42 Azael


Ich schippte gerade den letzten Haufen Erde auf das fünfte Grab, dass mich Linnea auszuheben gezwungen hatte.

Ihrer Mutter zuliebe, denn die Jäger waren ihre Freunde.

Dass ich sie allesamt ausgeweidet hatte, war wohl irgendwie in der Debatte, warum ich mich hier zum Affen machte, zu meinem Nachteil verwendet worden.

Knurrend wischte ich mir die Stirn ab, mit meinem Shirt ab, das ich über die Schulter geworfen hatte, und steckte die Schaufel in den Boden.
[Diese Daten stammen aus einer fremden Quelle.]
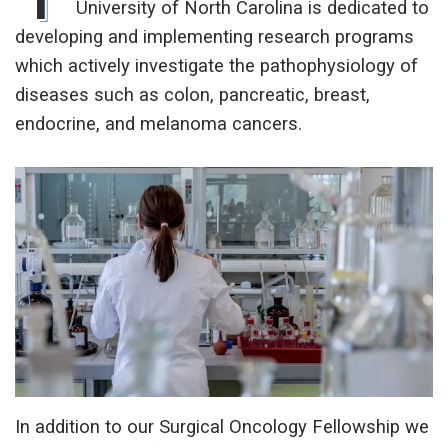
University of North Carolina is dedicated to
developing and implementing research programs
which actively investigate the pathophysiology of
diseases such as colon, pancreatic, breast,
endocrine, and melanoma cancers.
In addition to our Surgical Oncology Fellowship we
Ich sah Lin an, die an einem Baum gelehnt stand und mich betrachtete.

»Zufrieden?«, brummte ich und kniff die Augen zusammen.

Ihre Mutter hatte irgendwann gestern noch schrecklich zu weinen angefangen und schlief seither im großen Master-Schalfzimmer des Hauses. Linnea hielt es für sicher, sie alleine zu lassen. Vor allem, da ich ihr das Handy abgenommen hatte und es kein Telefon im Haus gab. Sie hatte mir jedoch tausendfach versichern müssen, dass niemand wusste, wo sie waren, um sie zu suchen.

Sie lächelte. »Ja, sehr zufrieden. Die Aussicht-« meine Kleine zeigte auf meinen, nackten verschwitzten Oberkörper. »-war auch nicht schlecht.« Sie stieß mich vom Baum ab und ging auf mich zu. »Vielen Dank.«

Sie landete in meinen Armen und ich sah auf sie hinab. »Du weißt, warum ich das tun musste, oder? Du weißt, dass ich jeden, der für dich auch nur ansatzweise eine Gefahr ist, zerreiße.« Ich strich mit den Fingerspitzen über ihren Nacken und zog dann leicht an ihrem Pferdeschwanz.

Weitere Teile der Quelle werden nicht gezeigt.